James’ s expression changed to one of rage, I’d seen it before. He sidestepped, I threw my arms up again but they weren’t enough to stop his size twelve combat boot from catching me on the side of my face. I felt the impact and heard the crunch as the drywall cracked from the force of my head slamming against the wall.

He grabbed my hair again and pulled, dragging me across the hardwood floor. I struggled to get to my feet.

“ I’m sick of looking at your sorry ass.” He shouted as he threw me out of the room.

“Get the f*** out of my room.” He spat, slamming the door.

I leaned against the wall in the hallway, to my left was my parents room. I wondered if they were still in there. I turned to the right and stumbled past the bathroom toward the stairwell.

My room. The words still rang in my ears. This old farmhouse was too small, it always had been. James and I were supposed to share a room, which was part of the reason I wasn’t allowed to sleep in the house.

My bruised ribs ached with each of the thirteen steps as I descended the stair into the kitchen. My dad sat at the table reading the days paper. Behind him my mother stood at the stove. She cooked only for him and herself and I knew better than ask what she was cooking although it did smell wonderful. How long had it been since I had eaten anything? I wandered.

The door leading from the kitchen to the living room was only a few steps away but it seemed so far all of a sudden. I walked silently past the table, hoping no one would notice that I was even there.

“Those hogs ain’t gonna feed themselves boy.” My dads voice was as hard as steel and the tone never changed. It was hard to judge his mood, he was so different from mom and James. Their voices changed in tone and in volume when they were angry about something but not my dads.

I looked up from the floor and saw that he was looking around the paper at me.

“I’ll go feed them now.” I assured, knowing that I really had no choice.

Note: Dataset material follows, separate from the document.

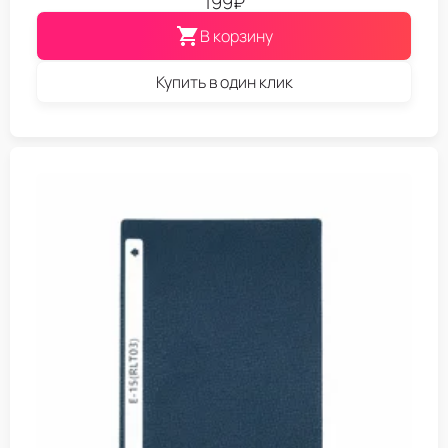
199
₽
В корзину
Купить в один клик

Again I looked toward the floor as I left the kitchen.

“You’d better get that boy out of my site.” I heard my mother say over her shoulder as if the very site of me would stop her heart.

The living room was dark but I didn’t want to bother with turning on a light. The front door was only a few paces away. I grabbed my ragged old coat from the back of the chair where my mother had thrown it. She had seemed so loving and caring when the officer had brought me home. She had carefully removed my coat and had even given me a hug. That hug was like sticking my hand in a fire to me. It was odd, unusual, she had never hugged me before that I could remember.

I fought with the old hand-me-down coat and managed to get it on. I opened the front door and stepped out onto the porch. I took a deep breath of the cold night air and felt it run through me. I was out, out of that house. None of them would come outside, not after dark, not in the cold. I was outside in the fresh air, the smell of evergreens filled the air and I breathed them in. I was no longer cooped up in that musky old house, I was outside where I belonged and I knew that until daybreak, I was free.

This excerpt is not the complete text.